En cet instant, une formidable détonation retentit, et j’aperçus Mme Keller qui s’affaissait.

Ni M. Jean ni moi, n’étions tombés, cependant. Ce n’étaient donc pas les soldats du peloton qui avaient tiré ?…

Non ! Une demi-douzaine d’entre eux gisaient sur le sol, tandis que l’officier et les autres s’enfuyaient à toutes jambes.

En même temps, de divers côtés, à travers le bois partaient ces cris que j’entends encore :

« En avant ! En avant ! »

C’était bien le cri français, et non le rauque « vorwaertz ! » des Prussiens !

Un détachement de nos soldats, s’étant jeté hors de la route de Châlons, venait d’arriver dans le bois, au bon moment, j’ose le dire ! Leurs coups de feu avaient précédé, de quelques secondes seulement, ceux que le peloton allait tirer… Cela avait suffi.

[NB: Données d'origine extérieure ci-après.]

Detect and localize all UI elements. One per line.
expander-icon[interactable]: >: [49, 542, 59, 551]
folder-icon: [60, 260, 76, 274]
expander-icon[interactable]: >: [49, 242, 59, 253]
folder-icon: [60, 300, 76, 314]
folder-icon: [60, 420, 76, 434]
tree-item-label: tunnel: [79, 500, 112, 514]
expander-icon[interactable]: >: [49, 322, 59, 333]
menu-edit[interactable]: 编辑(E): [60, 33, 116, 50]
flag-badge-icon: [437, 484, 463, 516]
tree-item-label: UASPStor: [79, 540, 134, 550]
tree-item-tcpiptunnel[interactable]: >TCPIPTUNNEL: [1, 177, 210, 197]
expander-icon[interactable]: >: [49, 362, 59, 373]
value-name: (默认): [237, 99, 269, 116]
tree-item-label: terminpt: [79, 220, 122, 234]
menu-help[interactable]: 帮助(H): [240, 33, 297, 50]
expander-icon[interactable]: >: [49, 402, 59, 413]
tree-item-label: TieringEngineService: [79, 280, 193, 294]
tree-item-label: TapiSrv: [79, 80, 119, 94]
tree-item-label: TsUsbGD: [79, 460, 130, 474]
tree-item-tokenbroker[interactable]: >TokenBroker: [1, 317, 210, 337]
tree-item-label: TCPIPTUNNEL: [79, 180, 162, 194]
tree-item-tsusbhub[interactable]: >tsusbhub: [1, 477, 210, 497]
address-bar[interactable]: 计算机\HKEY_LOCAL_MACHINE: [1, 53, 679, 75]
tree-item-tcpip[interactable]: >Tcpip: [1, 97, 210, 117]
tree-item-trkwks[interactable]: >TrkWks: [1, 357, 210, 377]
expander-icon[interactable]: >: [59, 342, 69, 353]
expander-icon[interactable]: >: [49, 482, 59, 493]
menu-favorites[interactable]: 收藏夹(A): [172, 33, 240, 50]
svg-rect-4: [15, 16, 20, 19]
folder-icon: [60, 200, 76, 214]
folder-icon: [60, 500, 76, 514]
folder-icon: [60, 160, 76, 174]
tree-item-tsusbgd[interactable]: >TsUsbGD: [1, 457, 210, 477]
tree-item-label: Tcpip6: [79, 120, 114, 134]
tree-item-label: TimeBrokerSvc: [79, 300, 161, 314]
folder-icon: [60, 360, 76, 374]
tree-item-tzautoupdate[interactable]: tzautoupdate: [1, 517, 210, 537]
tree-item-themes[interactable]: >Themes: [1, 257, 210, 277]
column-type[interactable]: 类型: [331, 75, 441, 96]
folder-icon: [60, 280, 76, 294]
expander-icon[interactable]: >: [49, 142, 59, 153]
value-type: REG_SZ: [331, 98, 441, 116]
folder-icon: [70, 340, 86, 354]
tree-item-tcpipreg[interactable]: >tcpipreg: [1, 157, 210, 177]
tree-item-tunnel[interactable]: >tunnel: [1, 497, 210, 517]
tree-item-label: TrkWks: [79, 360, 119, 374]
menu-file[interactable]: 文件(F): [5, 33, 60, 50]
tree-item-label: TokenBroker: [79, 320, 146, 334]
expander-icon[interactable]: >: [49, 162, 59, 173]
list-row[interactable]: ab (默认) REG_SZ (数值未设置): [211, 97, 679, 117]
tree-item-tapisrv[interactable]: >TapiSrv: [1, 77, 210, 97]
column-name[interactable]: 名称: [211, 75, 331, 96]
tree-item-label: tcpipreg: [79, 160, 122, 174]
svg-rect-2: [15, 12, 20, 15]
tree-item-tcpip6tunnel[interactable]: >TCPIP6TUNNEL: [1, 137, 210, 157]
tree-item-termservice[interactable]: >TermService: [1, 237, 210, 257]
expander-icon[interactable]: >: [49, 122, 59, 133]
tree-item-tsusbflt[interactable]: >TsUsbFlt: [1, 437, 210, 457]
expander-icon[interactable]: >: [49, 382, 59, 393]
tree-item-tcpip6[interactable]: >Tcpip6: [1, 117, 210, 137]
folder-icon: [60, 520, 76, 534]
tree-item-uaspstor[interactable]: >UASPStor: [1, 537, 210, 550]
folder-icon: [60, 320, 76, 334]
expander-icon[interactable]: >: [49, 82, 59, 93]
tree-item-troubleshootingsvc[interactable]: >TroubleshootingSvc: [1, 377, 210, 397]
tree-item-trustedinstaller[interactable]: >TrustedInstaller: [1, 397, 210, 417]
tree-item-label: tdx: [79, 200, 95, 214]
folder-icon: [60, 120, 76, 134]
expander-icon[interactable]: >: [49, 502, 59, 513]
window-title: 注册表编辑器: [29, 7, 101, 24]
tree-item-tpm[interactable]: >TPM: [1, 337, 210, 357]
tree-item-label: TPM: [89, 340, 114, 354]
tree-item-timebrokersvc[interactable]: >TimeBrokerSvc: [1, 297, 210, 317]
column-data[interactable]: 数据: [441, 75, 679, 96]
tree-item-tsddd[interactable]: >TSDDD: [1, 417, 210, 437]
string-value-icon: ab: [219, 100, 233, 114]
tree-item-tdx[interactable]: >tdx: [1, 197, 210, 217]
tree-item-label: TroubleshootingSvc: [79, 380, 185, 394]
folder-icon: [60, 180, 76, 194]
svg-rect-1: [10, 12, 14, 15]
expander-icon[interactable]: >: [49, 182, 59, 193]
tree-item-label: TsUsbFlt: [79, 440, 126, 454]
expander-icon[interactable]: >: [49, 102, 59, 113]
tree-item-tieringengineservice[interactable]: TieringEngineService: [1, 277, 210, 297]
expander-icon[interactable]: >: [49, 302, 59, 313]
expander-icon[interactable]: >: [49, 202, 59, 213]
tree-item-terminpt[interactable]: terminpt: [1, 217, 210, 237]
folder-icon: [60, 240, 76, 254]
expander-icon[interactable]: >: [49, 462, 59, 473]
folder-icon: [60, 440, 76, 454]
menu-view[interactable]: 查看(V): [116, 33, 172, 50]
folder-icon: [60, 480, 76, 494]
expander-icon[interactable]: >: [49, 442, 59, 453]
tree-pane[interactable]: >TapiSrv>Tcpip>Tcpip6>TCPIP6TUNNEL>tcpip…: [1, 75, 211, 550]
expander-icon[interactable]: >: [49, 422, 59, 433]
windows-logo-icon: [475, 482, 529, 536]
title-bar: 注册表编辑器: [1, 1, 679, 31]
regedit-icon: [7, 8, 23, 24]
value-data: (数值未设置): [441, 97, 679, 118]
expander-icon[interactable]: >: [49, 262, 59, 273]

Maintenant, comment nos braves compatriotes s’étaient-ils trouvés là si à propos ?… Je devais ne le savoir que plus tard.

M. Jean avait bondi du côté de sa mère que Mlle Marthe et ma sœur soutenaient entre leurs bras. La malheureuse femme, croyant que cette détonation venait de nous donner le coup de mort, était tombée sans connaissance.